A part of him said simply go for the ride and enjoy the hell out of yourself. You could be dead from a heart attack next year, what the hell did it matter? The other part of him, though, he was afraid, was winning the day. He knew that he could be LuAnn’s friend for the rest of his life, but he didn’t know if he could do it close-up, every day, with the knowledge that it might end abruptly. “Shit,” he muttered. It came down to pure envy, he decided. If he were only twenty—he shrugged—okay, thirty years younger. Envy of the guy who would eventually win her. Win her love, a love that he was sure would last forever, at least on her side. And heaven help the poor man who betrayed her. She was a hellcat, that was easy to see. A firecracker with a heart of gold, but that was a big part of the attraction: Polar opposites like that in the same fragile shell of skin and bones and raw nerve endings was a rare find.
Charlie abruptly stopped his musings and looked up at the stage.
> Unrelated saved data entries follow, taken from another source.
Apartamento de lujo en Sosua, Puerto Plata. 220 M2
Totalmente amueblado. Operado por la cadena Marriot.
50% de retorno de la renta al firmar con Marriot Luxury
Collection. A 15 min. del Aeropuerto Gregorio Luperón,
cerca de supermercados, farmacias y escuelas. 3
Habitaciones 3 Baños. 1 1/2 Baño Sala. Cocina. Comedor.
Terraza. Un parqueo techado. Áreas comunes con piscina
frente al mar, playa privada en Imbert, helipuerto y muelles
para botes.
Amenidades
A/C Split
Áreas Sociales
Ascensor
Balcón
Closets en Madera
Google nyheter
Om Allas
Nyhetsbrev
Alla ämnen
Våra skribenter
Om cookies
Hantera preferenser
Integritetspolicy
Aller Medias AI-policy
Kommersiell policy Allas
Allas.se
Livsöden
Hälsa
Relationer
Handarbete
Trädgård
The entire crowd seemed to tense all at once, like a biceps flexing and forming a ridge of muscle. Then the cameras started clicking away as LuAnn, tall, queenly, and calm, walked gracefully into their field of vision and stood before them all. Charlie shook his head in silent wonderment. “Damn,” he said under his breath. She had just made his decision that much harder.
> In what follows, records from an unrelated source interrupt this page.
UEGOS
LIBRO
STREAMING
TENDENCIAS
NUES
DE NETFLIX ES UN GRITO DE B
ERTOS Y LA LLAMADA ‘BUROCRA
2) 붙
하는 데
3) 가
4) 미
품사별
Sheriff Roy Waymer nearly spit his mouthful of beer clear across the room as he watched LuAnn Tyler waving back at him from the TV. “Jesus, Joseph, Mary!” He looked over at his wife, Doris, whose eyes were boring into the twenty-seven-inch screen.
“You been looking for her all over the county and there she is right there in New York City,” Doris exclaimed. “The gall of that girl. And she just won all that money.” Doris said this bitterly as she wrung her hands together; twenty-four torn-up lottery tickets resided in the trash can in her back yard.
Waymer wrestled his considerable girth out of his La-Z-Boy and headed toward the telephone. “I phoned up to the train stations around here and at the airport in Atlanta, but I hadn’t heard nothing back yet. I didn’t take her to be heading up to no New York, though. I didn’t put no APB out on LuAnn because I didn’t think she’d be able to get out of the county, much less the state. I mean, the girl ain’t even got a car. And she had the baby and all. I thought for sure she’d just hightail it over to some friend’s house.”
“Well, it sure looks like she slipped right out on you.” Doris pointed at LuAnn on the TV. “Right or wrong there ain’t many people that look like that, that’s for sure.”
“Well, Mother,” he said to his wife, “we don’t exactly have the manpower of the FBI down here. With Freddie out with his back I only got two uniformed officers on duty. And the state police are up to their eyeballs in work; they couldn’t spare nobody.” He picked up the phone.
Doris looked at him anxiously. “You think LuAnn killed Duane and that other boy?”
Waymer held the phone up to his ear and shrugged. “LuAnn could kick the crap out of most men I know. She sure as hell could Duane. But that other guy was a hoss, almost three hundred pounds.” He started punching in numbers on the phone. “But she coulda snuck up behind him and smashed that phone over his head. She’d been in a fight. More than one person saw her with a bandage on her chin that day.”
“Drugs was behind it, that’s for sure,” Doris said. “That poor little baby in that trailer with all them drugs.”
Waymer was nodding his head. “I know that.”
“I bet’cha LuAnn was the brains behind it all. She’s sharp, all right, we all know that. And she was always too good for us. She tried to hide it, but we could all see through that. She didn’t belong here, she wanted to get out, but she didn’t have no way. Drug money, that was her way, you mark my words, Roy.”